__Your goal__. Transcribe, word for word and without additions, each line below from the one containing "het dashboard B" through the one containing "príznaky pri odvykacích", both ends included.
(Beginning of Data excerpts)
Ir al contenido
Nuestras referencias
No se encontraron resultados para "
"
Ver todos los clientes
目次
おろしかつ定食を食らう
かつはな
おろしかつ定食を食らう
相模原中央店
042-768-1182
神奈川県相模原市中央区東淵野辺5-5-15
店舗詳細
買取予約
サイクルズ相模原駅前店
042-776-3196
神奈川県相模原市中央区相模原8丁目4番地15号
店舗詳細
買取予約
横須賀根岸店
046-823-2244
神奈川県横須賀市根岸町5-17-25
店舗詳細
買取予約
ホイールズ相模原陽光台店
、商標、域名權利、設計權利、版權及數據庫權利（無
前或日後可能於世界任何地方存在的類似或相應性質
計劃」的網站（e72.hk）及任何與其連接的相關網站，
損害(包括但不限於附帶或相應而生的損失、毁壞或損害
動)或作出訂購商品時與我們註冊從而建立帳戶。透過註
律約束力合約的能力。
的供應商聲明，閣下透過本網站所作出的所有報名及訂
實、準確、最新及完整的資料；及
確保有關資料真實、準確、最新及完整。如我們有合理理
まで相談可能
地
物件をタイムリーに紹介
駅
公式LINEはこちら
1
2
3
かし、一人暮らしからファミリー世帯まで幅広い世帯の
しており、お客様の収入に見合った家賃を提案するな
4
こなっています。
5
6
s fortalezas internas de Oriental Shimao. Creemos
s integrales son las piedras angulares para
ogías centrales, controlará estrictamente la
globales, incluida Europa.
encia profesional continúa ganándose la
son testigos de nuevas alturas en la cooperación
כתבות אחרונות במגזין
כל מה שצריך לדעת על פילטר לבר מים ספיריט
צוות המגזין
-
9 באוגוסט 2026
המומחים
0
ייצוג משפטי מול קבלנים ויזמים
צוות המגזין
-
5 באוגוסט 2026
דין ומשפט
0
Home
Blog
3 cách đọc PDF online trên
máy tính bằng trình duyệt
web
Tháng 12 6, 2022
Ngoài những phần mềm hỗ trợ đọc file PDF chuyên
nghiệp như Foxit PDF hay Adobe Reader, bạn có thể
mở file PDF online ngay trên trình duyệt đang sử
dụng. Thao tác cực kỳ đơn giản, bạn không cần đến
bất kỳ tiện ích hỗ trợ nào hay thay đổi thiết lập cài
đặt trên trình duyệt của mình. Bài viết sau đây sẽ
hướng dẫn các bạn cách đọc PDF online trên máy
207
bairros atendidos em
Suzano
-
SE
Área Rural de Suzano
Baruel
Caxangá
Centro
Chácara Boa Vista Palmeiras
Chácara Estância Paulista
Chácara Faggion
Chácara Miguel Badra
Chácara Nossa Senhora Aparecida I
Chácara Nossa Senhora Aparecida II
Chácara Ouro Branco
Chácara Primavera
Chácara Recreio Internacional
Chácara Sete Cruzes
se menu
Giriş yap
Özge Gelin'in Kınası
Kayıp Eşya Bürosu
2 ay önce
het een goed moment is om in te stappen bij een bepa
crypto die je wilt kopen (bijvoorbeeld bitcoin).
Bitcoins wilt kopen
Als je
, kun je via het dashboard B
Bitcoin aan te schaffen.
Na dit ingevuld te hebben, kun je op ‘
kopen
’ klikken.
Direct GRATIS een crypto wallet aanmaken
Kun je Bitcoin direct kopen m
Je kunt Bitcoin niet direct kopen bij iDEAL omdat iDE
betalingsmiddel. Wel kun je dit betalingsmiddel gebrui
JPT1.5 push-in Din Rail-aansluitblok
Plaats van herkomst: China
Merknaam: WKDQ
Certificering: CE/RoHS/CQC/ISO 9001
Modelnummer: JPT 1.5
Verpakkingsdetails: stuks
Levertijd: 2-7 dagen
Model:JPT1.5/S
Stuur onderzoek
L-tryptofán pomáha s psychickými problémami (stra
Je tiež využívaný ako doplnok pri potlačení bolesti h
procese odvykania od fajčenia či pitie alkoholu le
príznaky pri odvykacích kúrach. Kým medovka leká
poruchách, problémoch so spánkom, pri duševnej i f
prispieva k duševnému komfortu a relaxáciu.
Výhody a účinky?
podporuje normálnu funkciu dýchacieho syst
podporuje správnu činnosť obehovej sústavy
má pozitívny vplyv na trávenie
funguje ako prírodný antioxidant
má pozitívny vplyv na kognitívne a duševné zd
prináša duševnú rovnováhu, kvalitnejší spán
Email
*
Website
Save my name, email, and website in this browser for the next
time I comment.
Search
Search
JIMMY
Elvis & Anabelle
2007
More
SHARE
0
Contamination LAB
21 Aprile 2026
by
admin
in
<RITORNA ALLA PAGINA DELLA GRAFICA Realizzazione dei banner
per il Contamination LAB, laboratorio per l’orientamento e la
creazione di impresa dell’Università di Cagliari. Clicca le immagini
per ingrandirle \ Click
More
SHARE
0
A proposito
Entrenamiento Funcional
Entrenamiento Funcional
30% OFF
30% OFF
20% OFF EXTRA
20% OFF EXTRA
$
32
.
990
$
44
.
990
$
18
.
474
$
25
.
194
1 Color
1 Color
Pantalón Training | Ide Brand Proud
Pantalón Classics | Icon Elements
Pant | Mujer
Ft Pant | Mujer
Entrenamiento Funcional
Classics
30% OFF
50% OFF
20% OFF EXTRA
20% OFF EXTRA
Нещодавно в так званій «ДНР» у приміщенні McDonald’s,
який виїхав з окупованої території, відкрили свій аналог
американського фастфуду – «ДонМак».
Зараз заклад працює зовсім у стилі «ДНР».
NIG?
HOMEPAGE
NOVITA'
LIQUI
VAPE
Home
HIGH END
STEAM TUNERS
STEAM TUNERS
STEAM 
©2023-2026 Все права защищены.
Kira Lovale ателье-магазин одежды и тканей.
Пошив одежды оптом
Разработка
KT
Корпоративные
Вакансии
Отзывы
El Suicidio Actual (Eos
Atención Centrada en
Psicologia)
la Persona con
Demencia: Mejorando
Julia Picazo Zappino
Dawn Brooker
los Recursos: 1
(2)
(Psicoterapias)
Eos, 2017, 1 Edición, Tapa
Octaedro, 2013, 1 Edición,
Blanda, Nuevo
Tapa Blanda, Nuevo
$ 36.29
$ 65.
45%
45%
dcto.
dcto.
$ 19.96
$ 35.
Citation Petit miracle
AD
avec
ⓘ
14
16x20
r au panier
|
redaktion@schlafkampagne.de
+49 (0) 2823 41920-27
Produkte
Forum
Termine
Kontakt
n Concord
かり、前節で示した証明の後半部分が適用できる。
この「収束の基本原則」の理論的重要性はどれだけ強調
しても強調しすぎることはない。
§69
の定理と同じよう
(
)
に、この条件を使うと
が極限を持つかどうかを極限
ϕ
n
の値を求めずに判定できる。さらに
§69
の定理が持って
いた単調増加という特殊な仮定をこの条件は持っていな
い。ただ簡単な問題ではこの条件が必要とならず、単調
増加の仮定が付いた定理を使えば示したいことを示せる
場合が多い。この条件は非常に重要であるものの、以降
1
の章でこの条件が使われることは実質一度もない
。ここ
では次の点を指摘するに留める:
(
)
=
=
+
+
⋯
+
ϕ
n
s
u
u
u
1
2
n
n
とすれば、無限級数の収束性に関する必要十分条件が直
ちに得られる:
(End of Data excerpts)
__Response box__.
, kun je via het dashboard B
Bitcoin aan te schaffen.
Na dit ingevuld te hebben, kun je op ‘
kopen
’ klikken.
Direct GRATIS een crypto wallet aanmaken
Kun je Bitcoin direct kopen m
Je kunt Bitcoin niet direct kopen bij iDEAL omdat iDE
betalingsmiddel. Wel kun je dit betalingsmiddel gebrui
JPT1.5 push-in Din Rail-aansluitblok
Plaats van herkomst: China
Merknaam: WKDQ
Certificering: CE/RoHS/CQC/ISO 9001
Modelnummer: JPT 1.5
Verpakkingsdetails: stuks
Levertijd: 2-7 dagen
Model:JPT1.5/S
Stuur onderzoek
L-tryptofán pomáha s psychickými problémami (stra
Je tiež využívaný ako doplnok pri potlačení bolesti h
procese odvykania od fajčenia či pitie alkoholu le
príznaky pri odvykacích kúrach. Kým medovka leká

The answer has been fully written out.